O que me parece é que o brasileiro, mais do que realmente ser feliz, assimilou bem essa personagem que tanto cativa o estrangeiro, essa máscara que ostenta sempre um sorriso de orelha a orelha (e uma boca banguela), pois isso não me cheira a felicidade, e sim a estupidificação. É como se fôssemos todos hipnotizados, levados a crer que é uma sorte viver na m... iséria. Lembro-me de que, quando eu era adolescente e morava com meus pais, havia uma janela de casa que dava pros fundos através da qual eu podia ver, pra além do muro, alguns barracos. Num deles morava um casal com três crianças que costumavam dançar descalças (pisando mesmo num córrego) cantando um hit da Xuxa cuja letra dizia "todo mundo tá feliz/ todo mundo quer dançar" etc. Era surreal (o Tietê não é mais belo que o córrego que corre por meu barraco)!
Enfim, fomos condicionados a acreditar em nossas mentiras, em nosso próprio estereótipo. Em minha tese de conclusão de curso usei, entre outros, o Raízes do Brasil, de Sérgio Buarque de Holanda. Nele, há um parágrafo genial que resume um pouco o que levantei aqui: "No 'homem cordial', a vida em sociedade é, de certo modo, uma verdadeira libertação do pavor que ele sente em viver consigo mesmo, em apoiar-se sobre si próprio em todas as circunstâncias da existência. Sua maneira de expansão para com os outros reduz o indivíduo, cada vez mais, à parcela social, periférica, que no brasileiro – como bom americano – tende a ser a que mais importa. Ela é antes um viver nos outros. Foi a esse tipo humano que se dirigiu Nietzsche, quando disse: 'Vosso mau amor de vós mesmos vos faz do isolamento um cativeiro'."
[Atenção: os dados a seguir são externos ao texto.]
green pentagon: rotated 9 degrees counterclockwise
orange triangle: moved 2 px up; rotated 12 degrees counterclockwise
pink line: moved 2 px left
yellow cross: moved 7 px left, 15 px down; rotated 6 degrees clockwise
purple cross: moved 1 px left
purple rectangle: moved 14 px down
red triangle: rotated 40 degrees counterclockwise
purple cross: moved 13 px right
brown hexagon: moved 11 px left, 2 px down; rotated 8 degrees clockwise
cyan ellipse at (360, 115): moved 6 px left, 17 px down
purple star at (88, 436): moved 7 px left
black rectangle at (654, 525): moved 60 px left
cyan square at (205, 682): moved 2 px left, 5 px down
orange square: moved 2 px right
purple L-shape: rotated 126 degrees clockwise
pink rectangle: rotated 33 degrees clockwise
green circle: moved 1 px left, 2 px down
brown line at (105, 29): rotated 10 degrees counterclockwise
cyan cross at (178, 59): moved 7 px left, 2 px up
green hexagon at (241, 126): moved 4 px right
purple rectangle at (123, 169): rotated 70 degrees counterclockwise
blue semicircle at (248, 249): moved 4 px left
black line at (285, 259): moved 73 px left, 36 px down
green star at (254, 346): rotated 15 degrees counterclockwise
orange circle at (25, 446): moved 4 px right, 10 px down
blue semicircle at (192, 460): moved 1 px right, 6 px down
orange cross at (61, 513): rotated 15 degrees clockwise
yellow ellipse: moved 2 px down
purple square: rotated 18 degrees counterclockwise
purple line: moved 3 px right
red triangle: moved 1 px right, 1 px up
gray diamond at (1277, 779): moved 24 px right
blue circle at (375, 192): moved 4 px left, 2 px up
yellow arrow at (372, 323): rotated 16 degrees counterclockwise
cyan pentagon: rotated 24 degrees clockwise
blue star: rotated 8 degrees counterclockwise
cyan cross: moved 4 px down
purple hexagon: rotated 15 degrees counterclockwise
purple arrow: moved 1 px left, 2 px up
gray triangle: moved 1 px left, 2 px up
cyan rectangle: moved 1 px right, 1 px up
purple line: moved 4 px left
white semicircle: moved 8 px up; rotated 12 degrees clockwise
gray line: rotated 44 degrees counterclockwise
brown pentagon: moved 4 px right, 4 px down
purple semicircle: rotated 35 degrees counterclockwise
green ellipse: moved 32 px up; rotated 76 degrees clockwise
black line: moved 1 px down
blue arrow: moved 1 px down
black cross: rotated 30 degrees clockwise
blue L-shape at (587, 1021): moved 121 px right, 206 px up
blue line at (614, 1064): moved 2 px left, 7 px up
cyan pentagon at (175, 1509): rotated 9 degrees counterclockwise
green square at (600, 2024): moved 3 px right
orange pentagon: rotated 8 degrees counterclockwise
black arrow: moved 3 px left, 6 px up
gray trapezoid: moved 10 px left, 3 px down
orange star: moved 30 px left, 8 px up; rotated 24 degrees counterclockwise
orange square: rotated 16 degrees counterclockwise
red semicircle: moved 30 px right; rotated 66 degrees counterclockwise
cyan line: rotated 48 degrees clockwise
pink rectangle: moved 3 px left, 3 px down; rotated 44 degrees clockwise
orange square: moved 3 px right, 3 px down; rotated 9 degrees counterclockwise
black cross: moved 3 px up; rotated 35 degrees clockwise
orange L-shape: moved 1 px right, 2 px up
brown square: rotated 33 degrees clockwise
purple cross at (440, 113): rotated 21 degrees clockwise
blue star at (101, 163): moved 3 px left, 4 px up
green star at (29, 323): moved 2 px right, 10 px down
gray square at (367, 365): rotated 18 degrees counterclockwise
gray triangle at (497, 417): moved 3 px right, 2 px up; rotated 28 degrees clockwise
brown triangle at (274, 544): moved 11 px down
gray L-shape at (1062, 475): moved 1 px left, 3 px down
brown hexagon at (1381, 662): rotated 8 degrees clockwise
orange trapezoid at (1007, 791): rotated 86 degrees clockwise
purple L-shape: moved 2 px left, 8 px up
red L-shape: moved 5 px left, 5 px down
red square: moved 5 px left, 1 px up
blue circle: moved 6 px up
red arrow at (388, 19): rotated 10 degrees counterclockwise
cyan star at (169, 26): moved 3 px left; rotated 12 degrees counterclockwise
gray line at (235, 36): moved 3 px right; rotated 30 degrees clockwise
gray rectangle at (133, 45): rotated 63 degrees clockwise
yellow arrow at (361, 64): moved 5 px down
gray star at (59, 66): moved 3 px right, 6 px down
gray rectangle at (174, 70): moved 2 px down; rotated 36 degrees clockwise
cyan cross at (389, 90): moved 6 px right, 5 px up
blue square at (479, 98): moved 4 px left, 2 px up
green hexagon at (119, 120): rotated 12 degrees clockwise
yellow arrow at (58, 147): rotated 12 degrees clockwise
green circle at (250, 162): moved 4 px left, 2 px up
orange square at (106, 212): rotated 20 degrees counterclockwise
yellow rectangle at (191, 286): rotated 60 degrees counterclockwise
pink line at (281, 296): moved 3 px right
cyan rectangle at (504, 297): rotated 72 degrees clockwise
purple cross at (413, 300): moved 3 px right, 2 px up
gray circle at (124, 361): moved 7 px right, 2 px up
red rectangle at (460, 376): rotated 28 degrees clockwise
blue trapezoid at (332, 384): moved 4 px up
Ou seja, é difícil imaginar o brasileiro como um indivíduo, pois ele é mais um coletivo, um cérebro por todos e todos por um. Precisamos nos filiar a algo pra nos sentirmos pertencentes a algo: uma escola de samba, uma torcida organizada, um templo, um clube pra frequentar nos fins de semana, os amigos do boteco, do dominó, do baralho... É proibido estar só! Contra a solidão (e, consequentemente, o pensamento) temos o celular, o facebook, o twitter; podemos postar, onde quer que estejamos, fotos em nosso perfil que mostrem a todos os nossos amigos/seguidores o quão somos felizes... Exemplo: segunda-feira, assistindo ao novo show de Zeca Baleiro, reparei que uma moça sentada atrás de mim praticamente não prestava atenção, ocupada que estava em subir fotos do artista pra sua página do face. Os músicos quebrando tudo e ela nem se abalava, concentrada em sua necessidade de demonstrar a seus amigos que ela estava... ali!
O que me motivou a escrever estas surradas linhas foi a foto acima, que ilustrava uma reportagem da Folha de São Paulo acerca da visita de Lula a um hospitalizado Sarney. Vendo-a, voltei no tempo e fiz um balanço de minhas posições políticas. Desde que me entendo por gente sou petista. Tive mesmo um tio que foi candidato a vereador pelo PT. Com o tempo, fui perdendo aquela vitalidade socialista, sobretudo depois de viagem de duas semanas que fiz a Cuba. Sim, votei em Lula e tenho o maior respeito por sua história, mas talvez sua maior qualidade tenha sido seu maior defeito: carismático como sempre foi, foi conversando com fulano, dobrando beltrano, oferecendo cargos pra sicrano, ou seja, pra se manter no poder teve que fazer muitos conchavos, chegando mesmo a se misturar com políticos representantes de um passado manchado de sangue.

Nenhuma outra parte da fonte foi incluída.